Consideration: During the consideration stage of the buying cycle, a potential customer evaluates all the options available to them. If you are able to get across to a potential buyer how the product or service you are selling will benefit them, the chances of them buying from you are greatly improved. Advertising and public relations are a large part of your role in the consideration stage of the buying cycle.

Intent: During the intent stage, a potential buyer will be serious about making a purchase and begin to shop around to compare what other sellers have to offer and weight them against yours. They will consider what is being sold as well as how much they are selling it for. It is your job at this time to convince the potential customer that yours is the service or product they should choose.

Purchase: During the purchase stage of the buying cycle, a potential buyer has decided which service or product would suit their needs and price point. If you have been successful in getting across to them that your offer is the best for them and you can offer it at the right price, you have earned yourself a customer. To continue the buyer/seller relationship with your new customer, you will want to collect their contact information to stay in touch.

Repurchase: During the repurchase stage, the customer will reflect on if their decision to buy from you was a good one. They may ask themselves if it solved their problem, if it was worth the price, and whether they would buy from you again.

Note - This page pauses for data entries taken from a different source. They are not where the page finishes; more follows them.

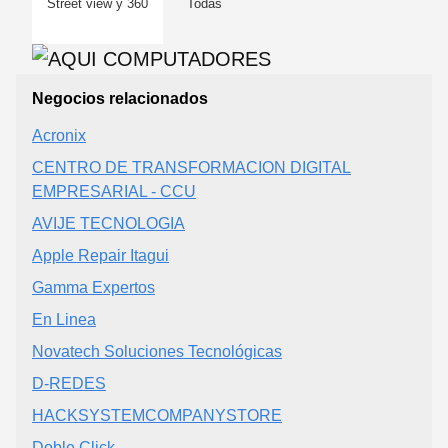
Street view y 360
Todas
Negocios relacionados
Acronix
CENTRO DE TRANSFORMACION DIGITAL
EMPRESARIAL - CCU
AVIJE TECNOLOGIA
Apple Repair Itagui
Gamma Expertos
En Linea
Novatech Soluciones Tecnológicas
D-REDES
HACKSYSTEMCOMPANYSTORE
Doble Click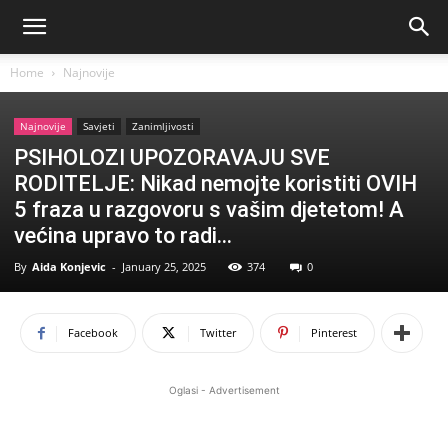
Home
Najnovije
Najnovije
Savjeti
Zanimljivosti
PSIHOLOZI UPOZORAVAJU SVE
RODITELJE: Nikad nemojte koristiti OVIH
5 fraza u razgovoru s vašim djetetom! A
većina upravo to radi…
By
Aida Konjevic
-
January 25, 2025
374
0
Facebook
Twitter
Pinterest
Oglasi - Advertisement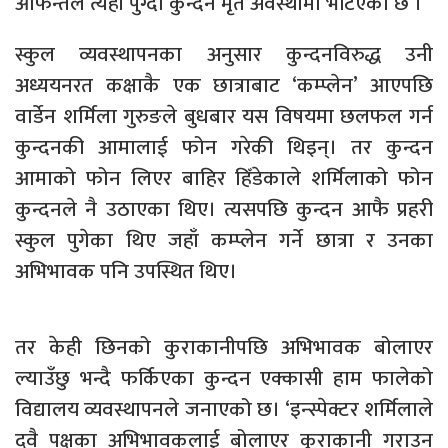
आफन्तले त्यहाँ पुग्दा कुन्दन मृत अवस्थामा भेटिएको छ ।
स्कुल व्यवस्थापनका अनुसार कुन्दनविरुद्ध उनी
अध्ययनरत कक्षाकै एक छात्राबाट ‘कम्प्लेन’ आएपछि
वार्डेन शर्मिला गुरुङले बुधबार यस विषयमा छलफल गर्न
कुन्दनकी आमालाई फोन गरेकी थिइन्। तर कुन्दन
आमाको फोन लिएर बाहिर हिँडेकाले शर्मिलाको फोन
कुन्दनले नै उठाएका थिए। त्यसपछि कुन्दन आफै प्रहरी
स्कुल पुगेका थिए जहाँ कम्प्लेन गर्ने छात्रा र उनका
अभिभावक पनि उपस्थित थिए।
तर केही छिनको कुराकानीपछि अभिभावक बोलाएर
ल्याउँछु भन्दै फर्किएका कुन्दन एक्कासी हाम फालेको
विद्यालय व्यवस्थापनले जनाएको छ। ‘इन्स्पेक्टर शर्मिलाले
दुवै पक्षका अभिभावकलाई बोलाएर कुराकानी गराउन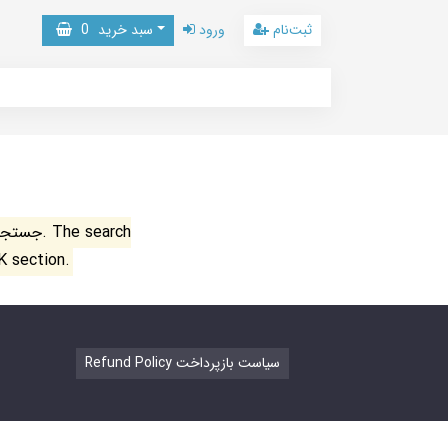
ثبت‌نام
ورود
سبد خرید
0
جستجو ن
K section.
Refund Policy سیاست بازپرداخت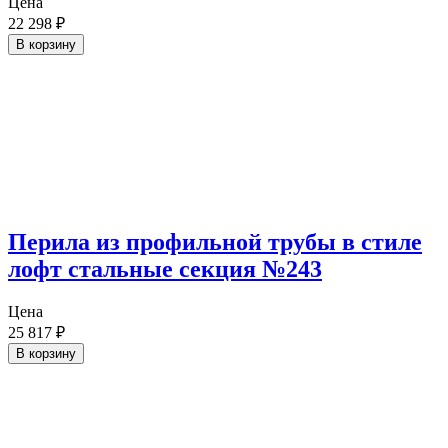
Цена
22 298
₽
В корзину
Перила из профильной трубы в стиле
лофт стальные секция №243
Цена
25 817
₽
В корзину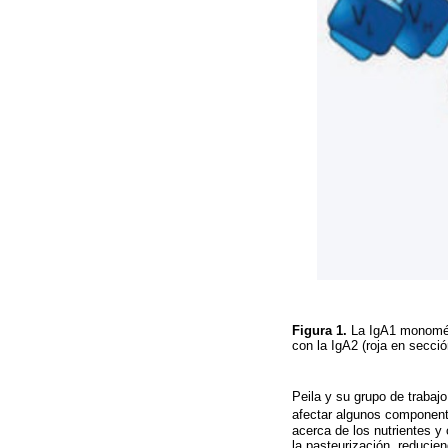
Figura 1.
La IgA1 monomér
con la IgA2 (roja en secci
Peila y su grupo de trabaj
afectar algunos componente
acerca de los nutrientes y
la pasteurización, reducie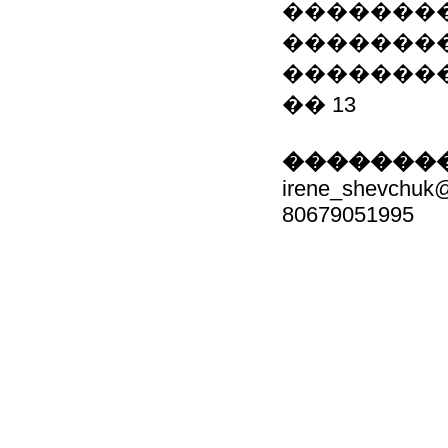
��������
��������
��������
�� 13
��������
irene_shevchuk@
80679051995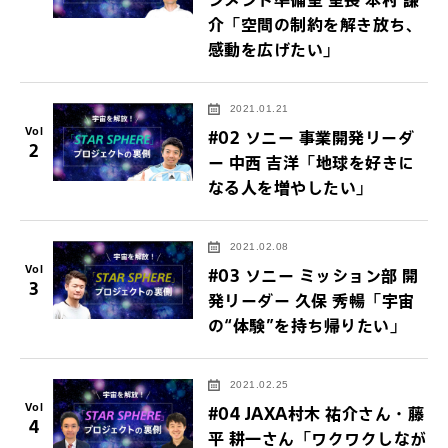
介「空間の制約を解き放ち、
感動を広げたい」
2021.01.21
Vol
#02 ソニー 事業開発リーダ
2
ー 中西 吉洋「地球を好きに
なる人を増やしたい」
2021.02.08
Vol
#03 ソニー ミッション部 開
3
発リーダー 久保 秀暢「宇宙
の“体験”を持ち帰りたい」
2021.02.25
Vol
#04 JAXA村木 祐介さん・藤
4
平 耕一さん「ワクワクしなが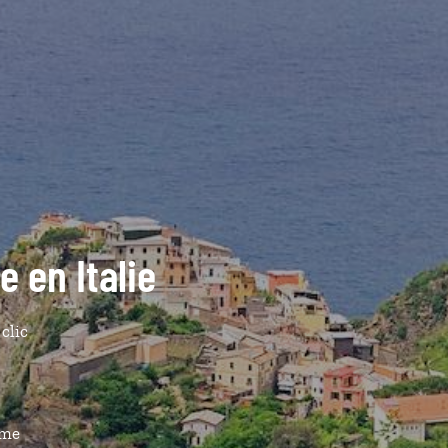
e en Italie
 clic
ême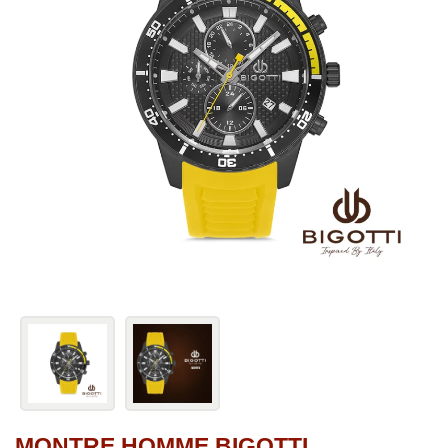
MONTRE HOMME BIGOTTI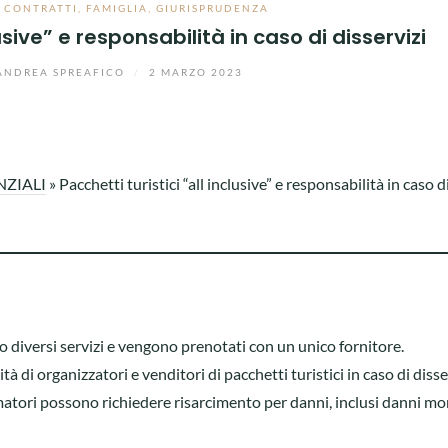
,
CONTRATTI
,
FAMIGLIA
,
GIURISPRUDENZA
lusive” e responsabilità in caso di disservizi
ANDREA SPREAFICO
/
2 MARZO 2023
NZIALI
»
Pacchetti turistici “all inclusive” e responsabilità in caso d
ono diversi servizi e vengono prenotati con un unico fornitore.
à di organizzatori e venditori di pacchetti turistici in caso di disse
atori possono richiedere risarcimento per danni, inclusi danni mor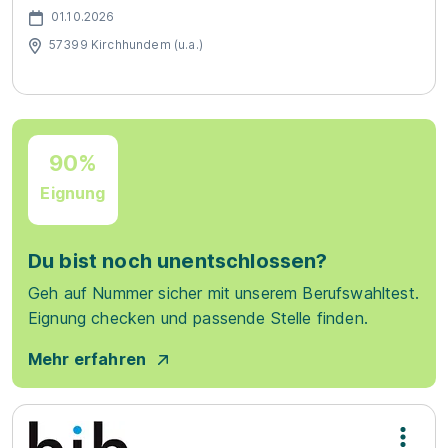
01.10.2026
57399 Kirchhundem (u.a.)
90%
Eignung
Du bist noch unentschlossen?
Geh auf Nummer sicher mit unserem Berufswahltest.
Eignung checken und passende Stelle finden.
Mehr erfahren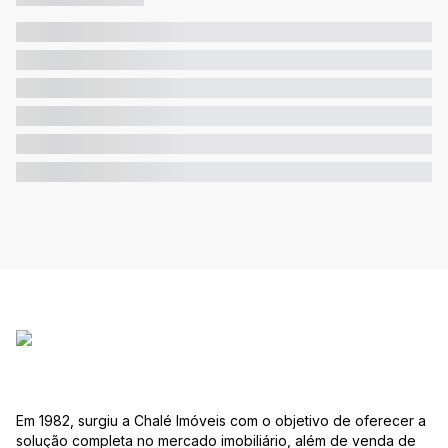
Em 1982, surgiu a Chalé Imóveis com o objetivo de oferecer a
solução completa no mercado imobiliário, além de venda de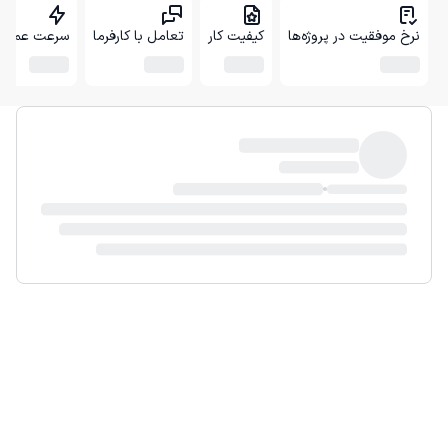
نرخ موفقیت در پروژه‌ها
کیفیت کار
تعامل با کارفرما
سرعت عمل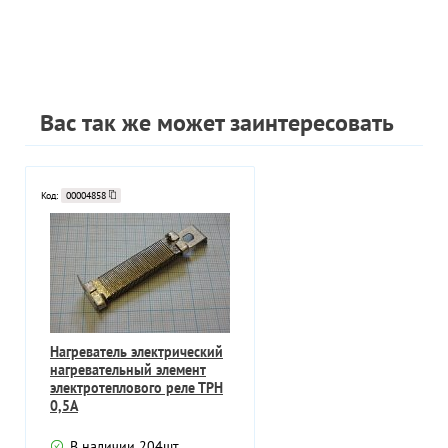
Вас так же может заинтересовать
Код:
00004858
Нагреватель электрический
нагревательный элемент
электротеплового реле ТРН
0,5А
В наличии
204
шт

Now that you have a better understanding of the stages in the buying cycle, you might wonder what you can do to improve your ongoing success with buyers. Following up after a sale is always a good idea. You can offer your support, inquire about how they are doing with the product or service, ask if they have questions or concerns, and generally show customer care. Customers will look back on these moments when deciding to make future purchases.

In the long run, a buying cycle is very important to anyone who makes a living selling products or services. Successful companies manage to convert only a small percentage of potential buyers. The ones who have not yet purchased remain in the other stages of the buying cycle until they make the decision to buy or not.